Thursday, March 22, 2007

Animal Welfare: Well Done

The Wolfgang Puck line of gormet cuisine products has the right idea on how to improve the status of food animals: lead by example and don't moralize.

Working with The HSUS and Farm Sanctuary, Wolfgang Puck developed a nine-point program for all operations, which includes an immediate end to the use of foie gras, more delicious vegetarian and organic options, and higher standards for animals used for his menus.


The nine points, which will be fully implemented by the end of 2007, are:

  1. Wolfgang Puck has now eliminated foie gras from the menu of all of its dining establishments. Foie gras is produced by force-feeding ducks or geese to the point where their livers swell up to 10 times their normal size.

  2. Wolfgang Puck will not use eggs from laying hens confined in battery cages. Caged laying hens are kept in such restrictive conditions that they cannot even spread their wings.

  3. Wolfgang Puck will not serve pork from producers who confine breeding sows in gestation crates. These cruel devices restrict animals from even turning around or performing many of their other natural behaviors for nearly their entire lives.

  4. Wolfgang Puck will not serve veal from producers that confine their calves in individual veal crates.

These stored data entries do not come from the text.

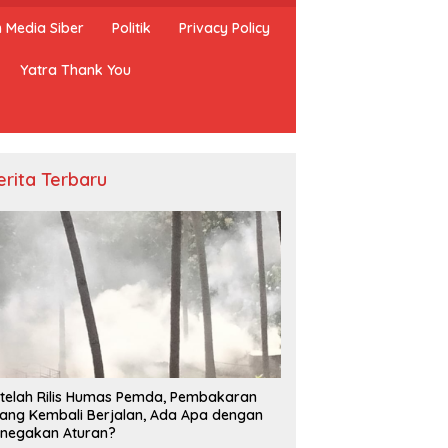
Media Siber
Politik
Privacy Policy
Yatra Thank You
erita Terbaru
ta Satpol PP Kembali
Penangkapan Ikan Hidup
B
asikan Pembakaran
Dengan Bius Kembali Marak di
N
g, Apa Kebal Hukum ?
Takabonerate
T
telah Rilis Humas Pemda, Pembakaran
P
ang Kembali Berjalan, Ada Apa dengan
negakan Aturan?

This inhumane intensive confinement practice prevents calves from even turning around or walking, for months on end.

  5. Wolfgang Puck will feature delicious vegetarian options on its menus, as many consumers who want to eat well and humanely look for these selections.

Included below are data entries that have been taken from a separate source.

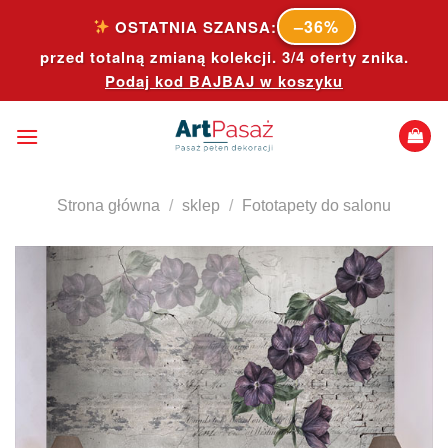
Skip
–36%
OSTATNIA SZANSA:
to
przed totalną zmianą kolekcji. 3/4 oferty znika.
content
Podaj kod
BAJBAJ
w koszyku
Strona główna
/
sklep
/
Fototapety do salonu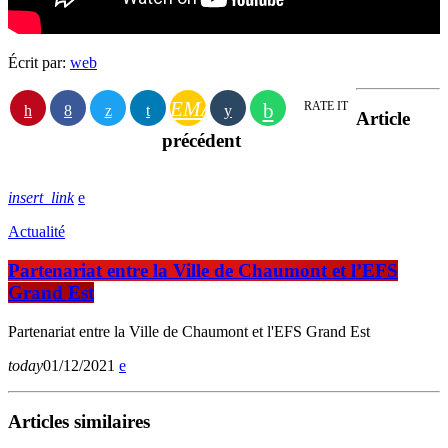
Écrit par:
web
EMAIL
RATE IT
Article
précédent
insert_link
Actualité
Partenariat entre la Ville de Chaumont et l’EFS
Grand Est
Partenariat entre la Ville de Chaumont et l'EFS Grand Est
today
01/12/2021
Articles similaires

  6. Wolfgang Puck will feature Certified Organic selections on its menus, as many consumers concerned for their environment and health look for these options.

  7. Wolfgang Puck will send a letter to the companies' chicken and turkey meat suppliers indicating the company's interest in Controlled Atmosphere Killing, a slaughter method involving dramatically less suffering than typical methods.

  8. Wolfgang Puck will only serve chicken and turkey meat from farms that are third-party-audited for compliance with progressive animal welfare standards.

  9. Wolfgang Puck will only serve certified sustainable seafood.

The article doesn't mention that Wolfgang Puck products, already substantially more expensive than competing brands, are likely to go up in price as a result. That doesn't particularly bother me but note that generalizing these principles to the entire food industry would likely make basic food too costly for poor people. Recognizing this tradeoff is necessary for understanding why "Animal Rights" can never be a moral issue.

Having said that, there is a sense in which care for creation is a responsibility of all men. I salute Puck for making this sort of thing available for those that want it and can afford it.